If Ambrym is the main place for magic than Malekula is indeed the one fears the most from it. Generally speaking I think the kastom rules kept the strictest here compared to all other islands (not counting the actual kastom villages of course). This was the first place where I was actually taking off the tusk from my arm as I felt people getting confused why I have something alike while on the other islands it was not a problem to any level at all. Also north Malekula was the place for the only murder of Vanuatu during the last years (maybe even a decade, hard to find proper historical data about it online)  where they publicly hanged two individuals in suspicion of doing black magic. Knowing how peaceful, friendly and good willing are the people of Vanuatu it is easy to sea the level of fear from magic when it is leading to events like this. Although the main characters among the hanging are now in jail (the chief, his brother and the local priest!!!) As far as I know the government is actively discussing the possibility that someone could be sent to prison in suspicion of witch-craft. Which could sound strange for a westerner, but describes perfectly how strong this beliefs are here.

For me it represents the sense of freedom and a chance that at least one country dear to be unique while all the others biggest problems are how to join more “unions” or how to be even more similar to each other.

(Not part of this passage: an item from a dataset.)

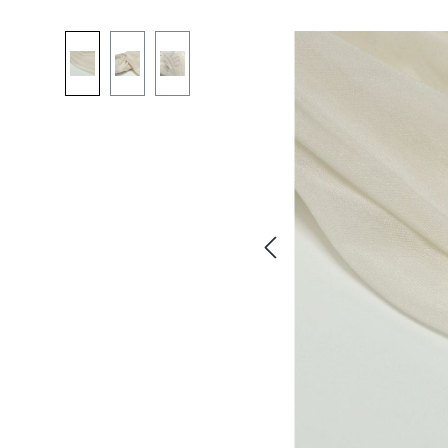
Bildergalerie überspringen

The next day I was lucky enough to see the most famous traditional dance group in action. If there is a diplomatic delegation coming they are the one being called but they also perform at magic ceremonies, weddings, village events, tourist shows, sometimes 3-5 times a week. Although they do not come from kastom villages, nor they wear grass skirts in everyday life, they all consider maintaining their traditions as an upmost important thing and even the most conservative kastom-chiefs recognizing them as genuine as they can be and they are even allowed to perform the most sacred magic dances and songs. It was really fantastic to see. Not just because it is interesting but also to experience how they make extra effort to involve the kids as well, so their culture will not disappear and also to see how much they actually enjoy the event.

I could feel how they love what they are doing and how much they are proud of it. They do not consider themselves as a folk group, rather a movement to make sure their unique culture stays alive and active. I was really fortunate to met Stephano who followed me everywhere for a few days and explained me everything I needed to know and more. Again, this few days will stay with me for my whole life, I will never forget the smiles, or the proud calmness (i can not find a better word) on Stephano’s father’s face when he showed me his freedom fighter uniform during the celebration.

From here I originally planned to take the boat back to the capital and later to the island of Tanna, but I got a call from Norah, from Santo, that her friends are thinking about to open up their village and the surrounding area for tourists, and they would like me to help them in the process a bit, so I changed my plans and traveled to the south of Malekula to catch the ferry back to Santo. It is a long journey to the south where the boat stops but one of the most magical ones. First you take a good 5 hour truck ride across the whole island to a small black-sanded beach where the road suddenly stops, from there, you have to cross the breakers with a tiny dinghy (a rather hairy experience even when you know that the skipper possibly doing this several times a day). You arrive in the middle of the afternoon, a bit before the sunset to one of the most beautiful bay I ever been during my life. A fully sheltered small refugee for boats, small hills and mountains all around covered with lush jungle. I set my hammock between two coconut trees (as the ferry arrives sometimes around 3am next day) I made a small fire to boil a bit of water for a classic instant ramen, the same time the sun went down quickly, millions of stars appeared on the sky. … I was listening to the noises of the jungle and the calm movement of the sea, while wandering about the fact that, yes, this is indeed paradise and my life can not get any better than this. I found myself, and the happiness in the world right here right now….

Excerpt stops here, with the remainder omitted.